Jeden z liderów białoruskiej opozycji Ryhor Kastusiou złożył wniosek do Centralnej Komisji Wyborczej o uznanie za nieważne niedzielnych wyborów prezydenckich. Opozycjonista, który sam ubiegał się o prezydencki fotel, zrobił to tuż przed upływem przepisowego terminu.
Kastusiou, wiceszef partii Białoruski Front Narodowy (BNF), złożył zestaw dokumentów w CKW w ostatniej chwili. Od rana składał zeznania w KGB, skąd wypuszczono go po prawie ośmiu godzinach.
Jedna skarga
Szefowa CKW Lidzija Jarmoszyna oświadczyła, że żaden z pozostałych kandydatów na prezydenta nie złożył skargi w środę.
Zrobienie tego byłoby raczej trudne, bo kandydaci muszą taką skargę składać osobiście. A większość z nich znajduje się w areszcie śledczym KGB, gdzie trafili po niedzielnej manifestacji opozycji w Mińsku.

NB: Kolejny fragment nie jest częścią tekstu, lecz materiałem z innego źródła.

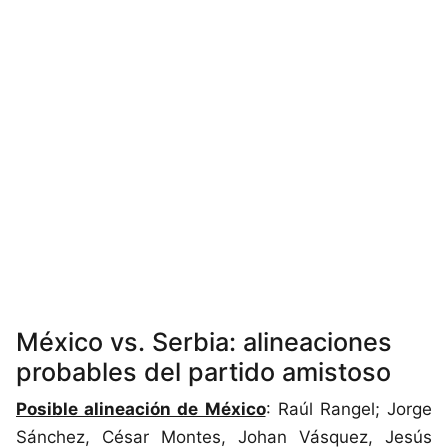
México vs. Serbia: alineaciones
probables del partido amistoso
Posible alineación de México
: Raúl Rangel; Jorge
Sánchez, César Montes, Johan Vásquez, Jesús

Kastusiou poprosił CKW, by jego wniosek uznała też za złożony w imieniu innych kandydatów.
Naruszenia
Wyjaśnił, że 38 stron zajmuje uzasadnienie skargi, a 36 stron - załącznik ze skargami obserwatorów, które składali oni do komisji wyborczych różnego szczebla oraz do prokuratury.

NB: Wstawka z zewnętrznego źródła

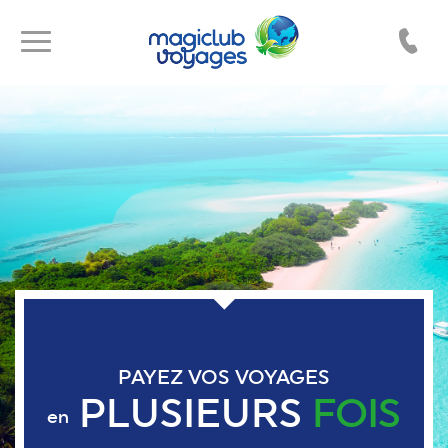
Toggle
Toggle
navigation
navigation
PAYEZ VOS VOYAGES
PLUSIEURS
FOIS
en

- W skardze wymienione są liczne fakty ciężkiego naruszenia krajowej ordynacji wyborczej i bezprecedensowego wykorzystania mechanizmów administracyjnych i środków budżetowych podczas prowadzenia wyborów, co wpłynęło na ich ogólny wynik w kraju - powiedział Kastusiou, cytowany przez internetową niezależną gazetę "Biełorusskije Nowosti".
Zatwierdzenie
Posiedzenie CKW, na którym ma ona zatwierdzić wyniki wyborów odbędzie się 24 grudnia. Według wyników, które komisja podała w poniedziałek nad ranem, niemal 80 proc. głosów uzyskał ubiegający się o czwartą kadencję prezydencką Alaksandr Łukaszenka.